**Assignment**
Search the entries for the string "деятельности" and give the number of lines that hold it, nothing more.

Items from a dataset
#####
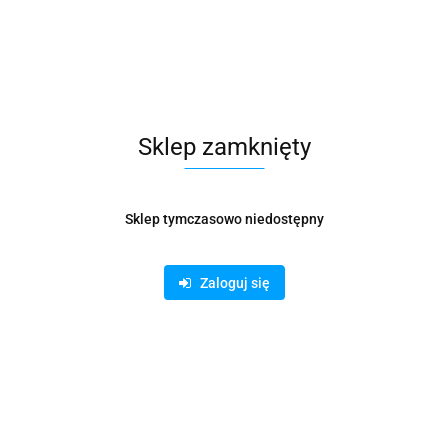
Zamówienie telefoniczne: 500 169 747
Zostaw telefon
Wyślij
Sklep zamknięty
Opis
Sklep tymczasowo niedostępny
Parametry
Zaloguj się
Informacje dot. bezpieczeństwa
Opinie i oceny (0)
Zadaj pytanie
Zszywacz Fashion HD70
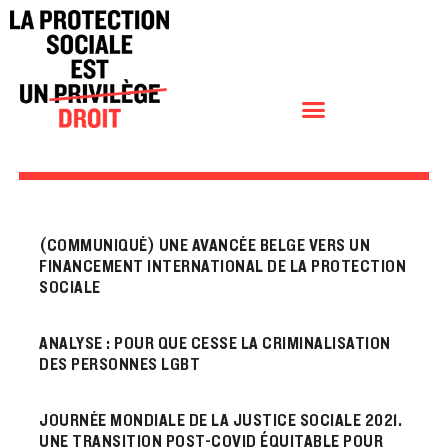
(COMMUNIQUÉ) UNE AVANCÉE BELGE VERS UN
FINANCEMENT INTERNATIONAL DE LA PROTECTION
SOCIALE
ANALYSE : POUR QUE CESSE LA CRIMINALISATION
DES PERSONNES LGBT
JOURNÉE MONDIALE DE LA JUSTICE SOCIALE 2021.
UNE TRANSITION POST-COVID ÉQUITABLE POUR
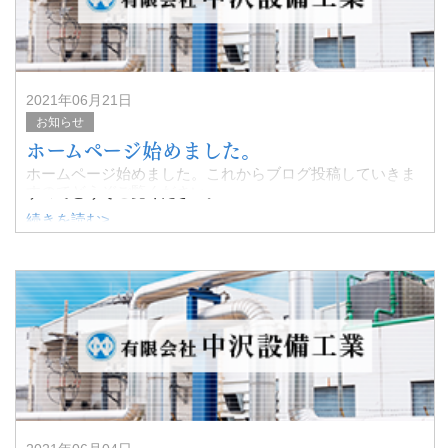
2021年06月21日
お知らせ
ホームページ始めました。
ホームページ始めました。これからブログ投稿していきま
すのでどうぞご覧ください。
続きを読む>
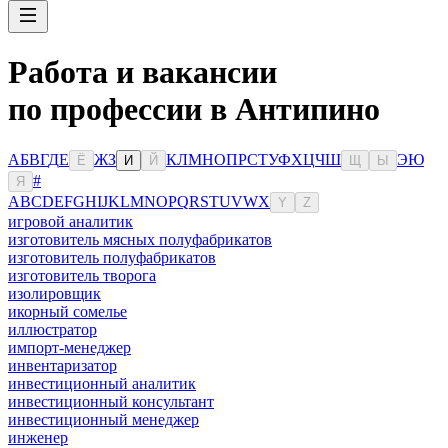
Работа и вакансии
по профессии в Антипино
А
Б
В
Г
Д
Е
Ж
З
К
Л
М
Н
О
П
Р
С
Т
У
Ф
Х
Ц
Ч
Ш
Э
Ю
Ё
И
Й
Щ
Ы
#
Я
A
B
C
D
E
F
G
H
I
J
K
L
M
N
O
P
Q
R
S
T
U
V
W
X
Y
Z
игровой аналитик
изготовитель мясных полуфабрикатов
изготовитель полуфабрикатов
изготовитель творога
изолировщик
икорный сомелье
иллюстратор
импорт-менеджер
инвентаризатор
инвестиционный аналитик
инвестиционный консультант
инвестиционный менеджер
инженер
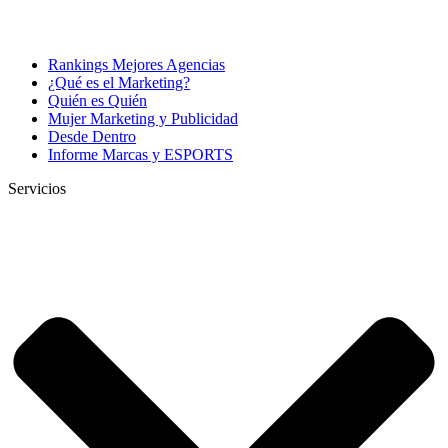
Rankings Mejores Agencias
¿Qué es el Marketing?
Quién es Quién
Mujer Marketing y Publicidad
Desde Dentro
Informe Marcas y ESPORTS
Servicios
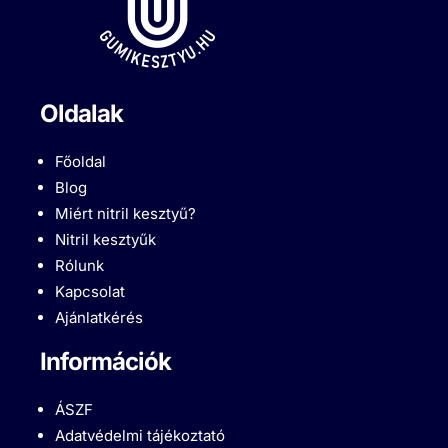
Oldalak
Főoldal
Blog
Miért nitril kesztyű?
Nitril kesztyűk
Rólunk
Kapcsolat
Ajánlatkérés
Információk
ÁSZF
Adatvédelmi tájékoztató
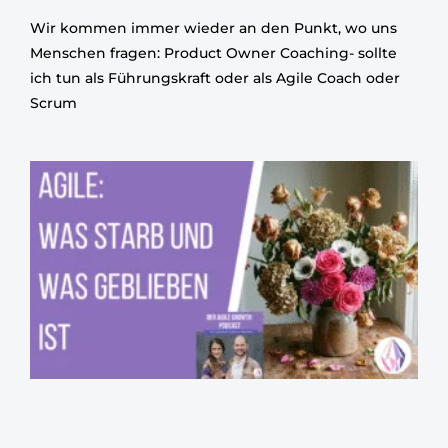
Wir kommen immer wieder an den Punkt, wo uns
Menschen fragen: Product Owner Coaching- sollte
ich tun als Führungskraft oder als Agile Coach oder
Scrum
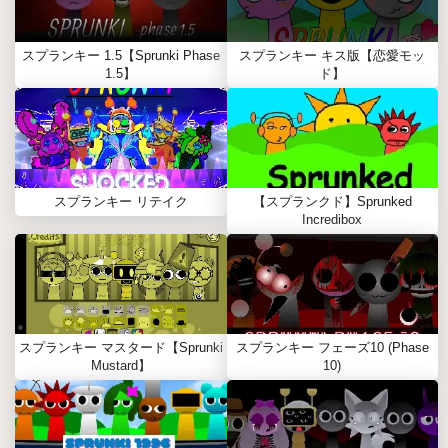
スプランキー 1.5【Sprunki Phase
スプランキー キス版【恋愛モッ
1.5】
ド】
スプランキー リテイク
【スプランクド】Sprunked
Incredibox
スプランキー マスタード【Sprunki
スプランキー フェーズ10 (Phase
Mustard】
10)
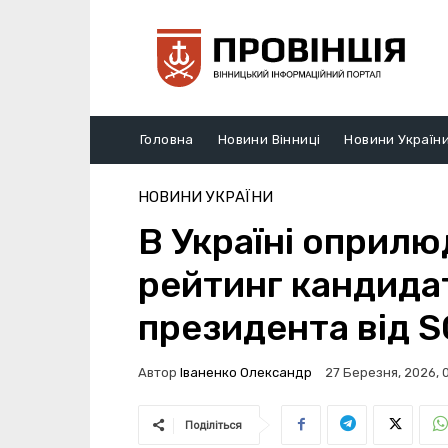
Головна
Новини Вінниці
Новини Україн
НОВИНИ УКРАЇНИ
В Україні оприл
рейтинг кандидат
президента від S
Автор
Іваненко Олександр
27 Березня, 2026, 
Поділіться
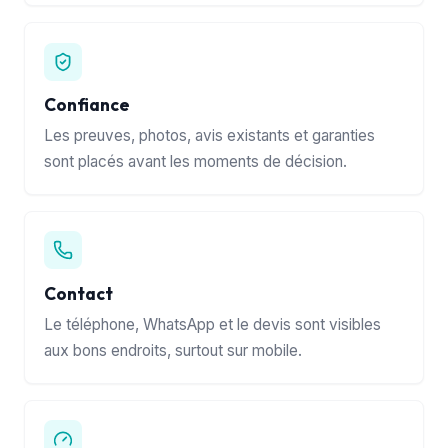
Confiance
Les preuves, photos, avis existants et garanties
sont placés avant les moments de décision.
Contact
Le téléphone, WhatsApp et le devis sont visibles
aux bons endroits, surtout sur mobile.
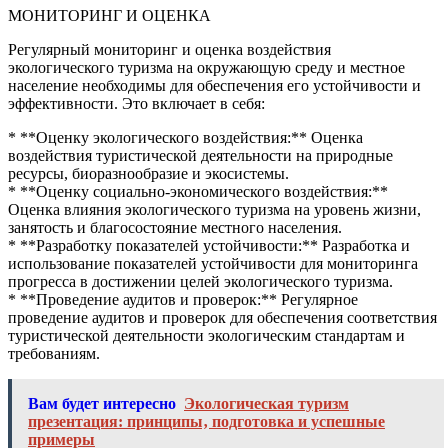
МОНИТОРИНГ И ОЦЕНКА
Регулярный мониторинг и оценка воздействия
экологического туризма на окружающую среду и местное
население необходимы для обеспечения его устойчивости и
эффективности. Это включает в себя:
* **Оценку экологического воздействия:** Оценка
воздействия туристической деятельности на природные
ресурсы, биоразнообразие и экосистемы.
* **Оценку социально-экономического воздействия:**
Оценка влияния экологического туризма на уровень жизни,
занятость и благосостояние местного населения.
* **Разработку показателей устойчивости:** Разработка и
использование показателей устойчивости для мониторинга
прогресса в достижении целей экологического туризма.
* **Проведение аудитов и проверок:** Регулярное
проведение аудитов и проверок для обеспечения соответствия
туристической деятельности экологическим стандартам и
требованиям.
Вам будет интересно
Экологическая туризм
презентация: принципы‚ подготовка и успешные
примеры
#####
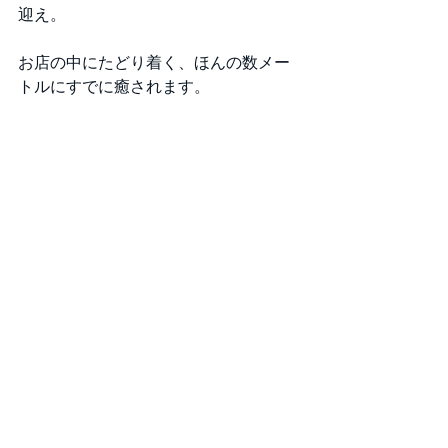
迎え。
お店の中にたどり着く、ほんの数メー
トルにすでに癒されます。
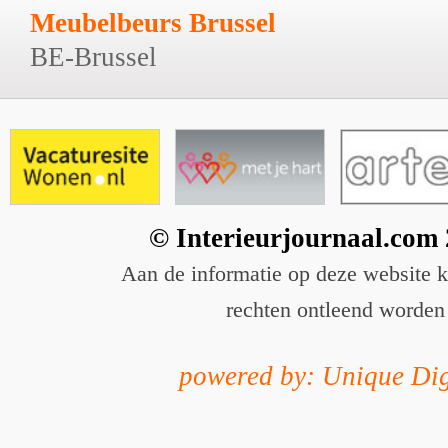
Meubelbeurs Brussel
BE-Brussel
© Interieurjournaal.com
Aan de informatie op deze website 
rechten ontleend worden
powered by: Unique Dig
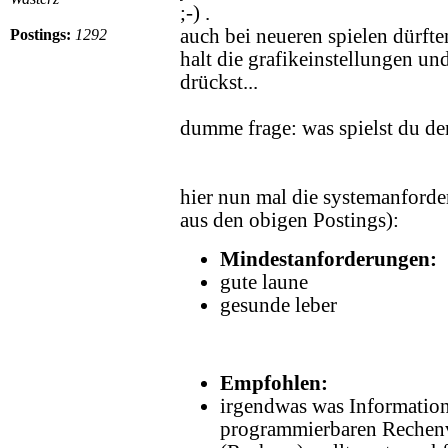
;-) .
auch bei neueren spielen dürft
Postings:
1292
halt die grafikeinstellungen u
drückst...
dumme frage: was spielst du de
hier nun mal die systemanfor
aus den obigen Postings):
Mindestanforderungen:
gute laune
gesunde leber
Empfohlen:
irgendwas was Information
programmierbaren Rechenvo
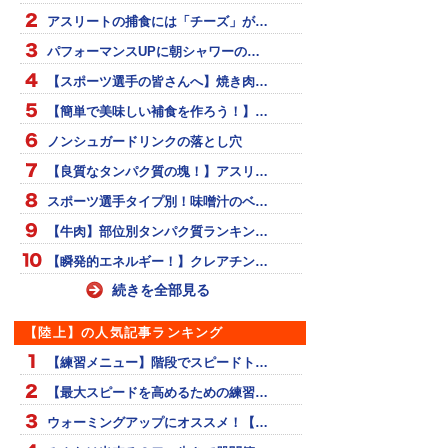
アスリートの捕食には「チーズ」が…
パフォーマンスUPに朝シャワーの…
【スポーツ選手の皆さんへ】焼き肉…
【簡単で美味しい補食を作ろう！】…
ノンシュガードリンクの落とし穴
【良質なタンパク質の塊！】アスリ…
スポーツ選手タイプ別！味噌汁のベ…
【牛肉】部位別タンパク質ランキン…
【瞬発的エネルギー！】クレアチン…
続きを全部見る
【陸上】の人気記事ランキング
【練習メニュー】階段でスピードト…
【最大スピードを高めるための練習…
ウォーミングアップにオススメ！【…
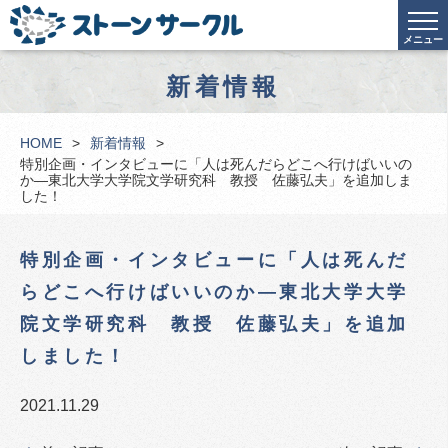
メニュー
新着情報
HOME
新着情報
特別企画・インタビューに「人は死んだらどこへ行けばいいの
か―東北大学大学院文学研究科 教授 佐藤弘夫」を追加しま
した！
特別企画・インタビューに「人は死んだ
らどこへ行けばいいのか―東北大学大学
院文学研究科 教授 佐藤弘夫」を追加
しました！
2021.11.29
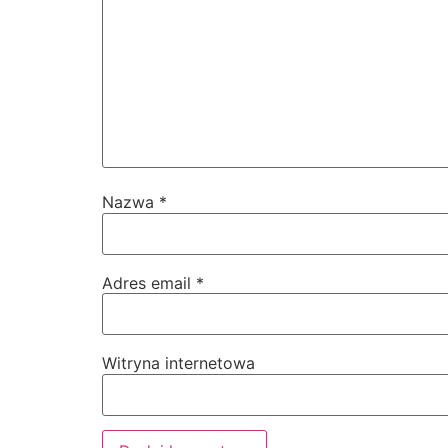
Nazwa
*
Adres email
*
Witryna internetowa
#####
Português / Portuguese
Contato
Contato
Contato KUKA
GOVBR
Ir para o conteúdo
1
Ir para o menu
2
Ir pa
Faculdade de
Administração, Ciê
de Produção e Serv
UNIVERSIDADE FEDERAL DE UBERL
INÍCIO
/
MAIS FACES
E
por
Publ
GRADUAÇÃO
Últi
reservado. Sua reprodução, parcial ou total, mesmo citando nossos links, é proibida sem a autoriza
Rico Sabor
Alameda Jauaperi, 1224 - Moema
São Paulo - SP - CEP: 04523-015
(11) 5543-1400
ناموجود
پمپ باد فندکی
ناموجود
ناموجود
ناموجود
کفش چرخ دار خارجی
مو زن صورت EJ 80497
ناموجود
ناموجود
#####
**Answer section**
2